Every other month, the 103 patients involved in the study were treated at Skåne University Hospital and Sahlgrenska Hospital using 177Lutetium-DOTATATE for their scattered neuroendocrine tumours. After each treatment, images were taken on four different occasions over a one-week period (see image) – a labour and resource-intensive approach that is also awkward for the patients, who need to get to the hospital several times a week. However, based on the images in the database, the researchers have been able to work out how it is possible to retain the exactitude of the dose calculations while simplifying the approach.

The result in the study was a reduction in the number of imaging sessions from four to one per patient and treatment.


“This means that in the everyday clinical world, imaging can be used as a way to personalise treatment”, says Anna Sundlöv.

“Translational research in all possible directions”

There has been a collaboration between medical radiation physics at the University and oncology at the hospital for over 20 years. The collaboration has included systematic work to improve methods for the planning of cancer treatment.

“It’s not possible for me to do this without Katarina and her physicist colleagues, and they need our clinical questions and patient material. For 40 years, public healthcare has taken images and looked at them qualitatively for diagnostic purposes, but Katarina and her team at medical radiation physics have now quantified the images in a therapeutic context. The study has resulted in us being able to introduce this as a part of the treatment at the clinic”, says Anna Sundlöv.

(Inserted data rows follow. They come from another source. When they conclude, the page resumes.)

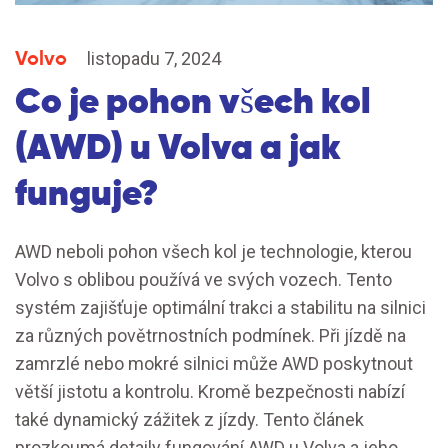
Volvo
listopadu 7, 2024
Co je pohon všech kol
(AWD) u Volva a jak
funguje?
AWD neboli pohon všech kol je technologie, kterou
Volvo s oblibou používá ve svých vozech. Tento
systém zajišťuje optimální trakci a stabilitu na silnici
za různých povětrnostních podmínek. Při jízdě na
zamrzlé nebo mokré silnici může AWD poskytnout
větší jistotu a kontrolu. Kromě bezpečnosti nabízí
také dynamický zážitek z jízdy. Tento článek
prozkoumá detaily fungování AWD u Volva a jeho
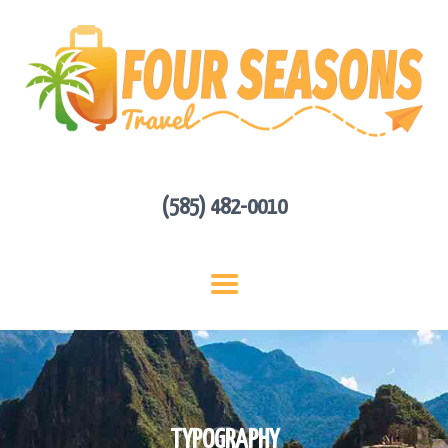
HOME
ABOUT US
HOT DEALS
CONTACT
GET A QUOTE
(585) 482-0010
TYPOGRAPHY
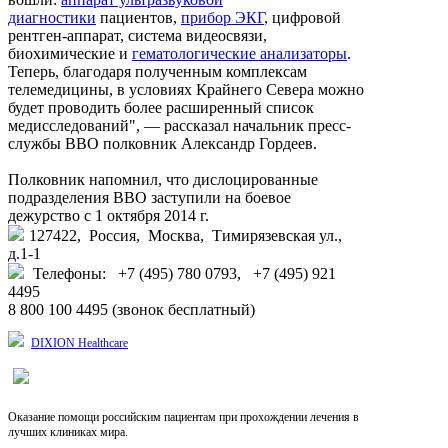
диагностики
пациентов,
прибор ЭКГ
, цифровой
рентген-аппарат, система видеосвязи,
биохимические и
гематологические анализаторы
.
Теперь, благодаря полученным комплексам
телемедицины, в условиях Крайнего Севера можно
будет проводить более расширенный список
медисследований", — рассказал начальник пресс-
службы ВВО полковник Александр Гордеев.
Полковник напомнил, что дислоцированные
подразделения ВВО заступили на боевое
дежурство с 1 октября 2014 г.
127422, Россия, Москва, Тимирязевская ул.,
д.1-1
Телефоны: +7 (495) 780 0793, +7 (495) 921
4495
8 800 100 4495 (звонок бесплатный)
DIXION Healthcare
Оказание помощи российским пациентам при прохождении лечения в
лучших клиниках мира.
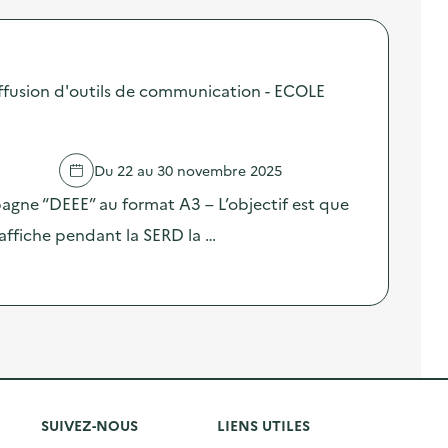
fusion d'outils de communication - ECOLE
Du 22 au 30 novembre 2025
pagne “DEEE” au format A3 – L’objectif est que
affiche pendant la SERD la …
SUIVEZ-NOUS
LIENS UTILES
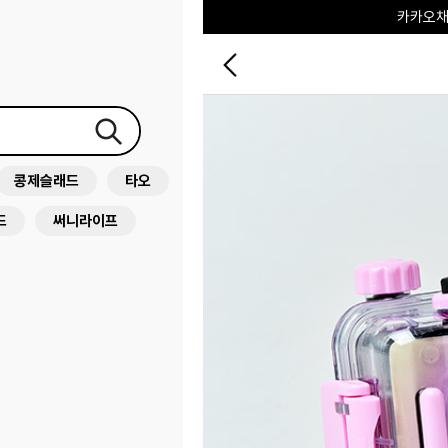
포레포레
하우스오브캐러셀
콩제슬래드
타오
드
써니라이프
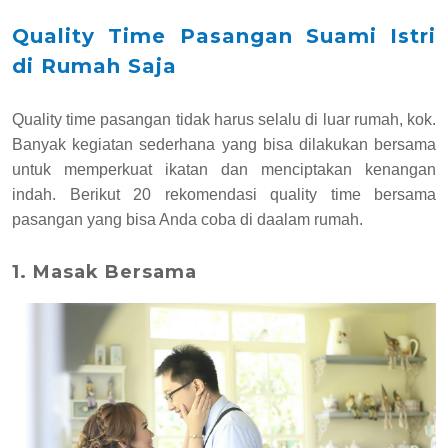
Quality Time Pasangan Suami Istri
di Rumah Saja
Quality time pasangan tidak harus selalu di luar rumah, kok.
Banyak kegiatan sederhana yang bisa dilakukan bersama
untuk memperkuat ikatan dan menciptakan kenangan
indah. Berikut 20 rekomendasi quality time bersama
pasangan yang bisa Anda coba di daalam rumah.
1. Masak Bersama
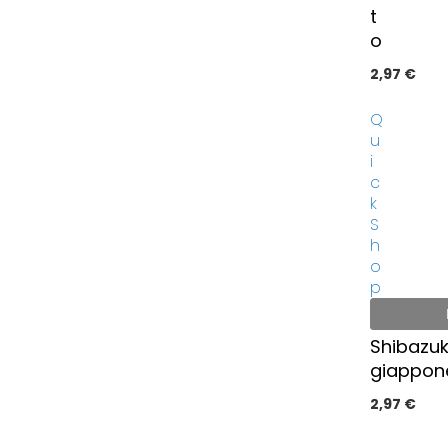
t
o
2,97 €
Q
u
i
c
k
S
h
o
p
Shibazuk
giappon
2,97 €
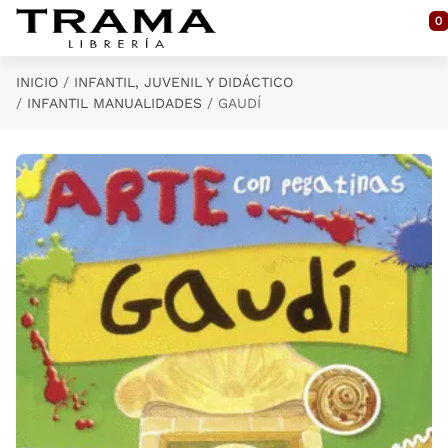
Saltar al contenido principal
0
INICIO
INFANTIL, JUVENIL Y DIDÁCTICO
INFANTIL MANUALIDADES
GAUDÍ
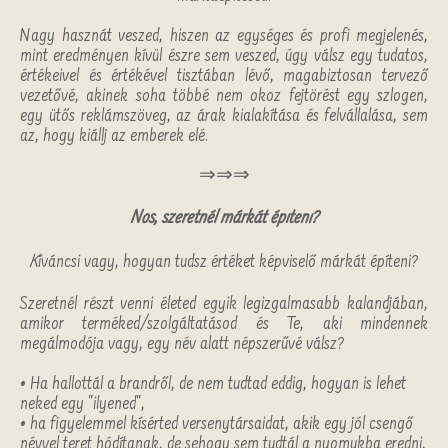
Nagy hasznát veszed, hiszen az egységes és profi megjelenés,
mint eredményen kívül észre sem veszed, úgy válsz egy tudatos,
értékeivel és értékével tisztában lévő, magabiztosan tervező
vezetővé, akinek soha többé nem okoz fejtörést egy szlogen,
egy ütős reklámszöveg, az árak kialakítása és felvállalása, sem
az, hogy kiállj az emberek elé.
⇒⇒⇒
Nos, szeretnél márkát építeni?
K
íváncsi vagy, hogyan tudsz értéket képviselő márkát építeni?
Szeretnél részt venni életed egyik legizgalmasabb kalandjában,
amikor terméked/szolgáltatásod és Te, aki mindennek
megálmodója vagy, egy név alatt népszerűvé válsz?
• Ha hallottál a brandről, de nem tudtad eddig, hogyan is lehet
neked egy "ilyened",
• ha figyelemmel kísérted versenytársaidat, akik egy jól csengő
névvel teret hódítanak, de sehogy sem tudtál a nyomukba eredni,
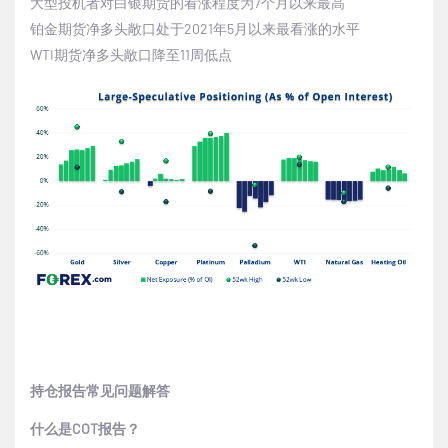
大型投机者对白银期货的看涨程度为
7
个月以来最高
铂金期货净多头敞口处于
2021
年
5
月以来最看涨的水平
WTI
期货净多头敞口降至
11
周低点
持仓报告常见问题解答
什么是
COT
报告？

Katarina Sjögreen Gleisner agrees:

“It’s a strength that we can bring in specialist expertise from both areas and unite them in this article. It’s often the case that the benefits of research are not seen until many years later, but a great driving force in this is that we see the benefit of the research in the near future”, says Katarina Sjögreen Gleisner.

FACTS:

Theranostics is a portmanteau word that combines “therapy” and “diagnostics”. The word indicates a new direction in nuclear medicine in which a target-seeking molecule searches out a target that is specific for a certain type of tumour. Linking different types of radioactive isotopes to the target-seeking molecule provides a possibility for either imaging (“diagnostics”) or treatment (“therapy”), or both, depending on the selected isotope. The isotope used in the drug examined in this referenced clinical study is 177Lutetium, which is well suited for both diagnostics and therapy. Based on the images taken after one treatment, it is possible to calculate how much radiation has been delivered to the tumour and the healthy tissues (radiation dosimetry), which in turn can be used to adapt the treatment to what each individual patient can tolerate.

Publication:
Feasibility of simplifying renal dosimetry in 177Lu peptide receptor radionuclide therapy

KATARINA: Second year in a row!

It is not the first time that Katarina Sjögreen Gleisner has won the prize. Last year she was first author of the prize-winning publication. That article focused on the clinical use of radionuclide therapies in Europe and how to utilise the possibilities of imaging.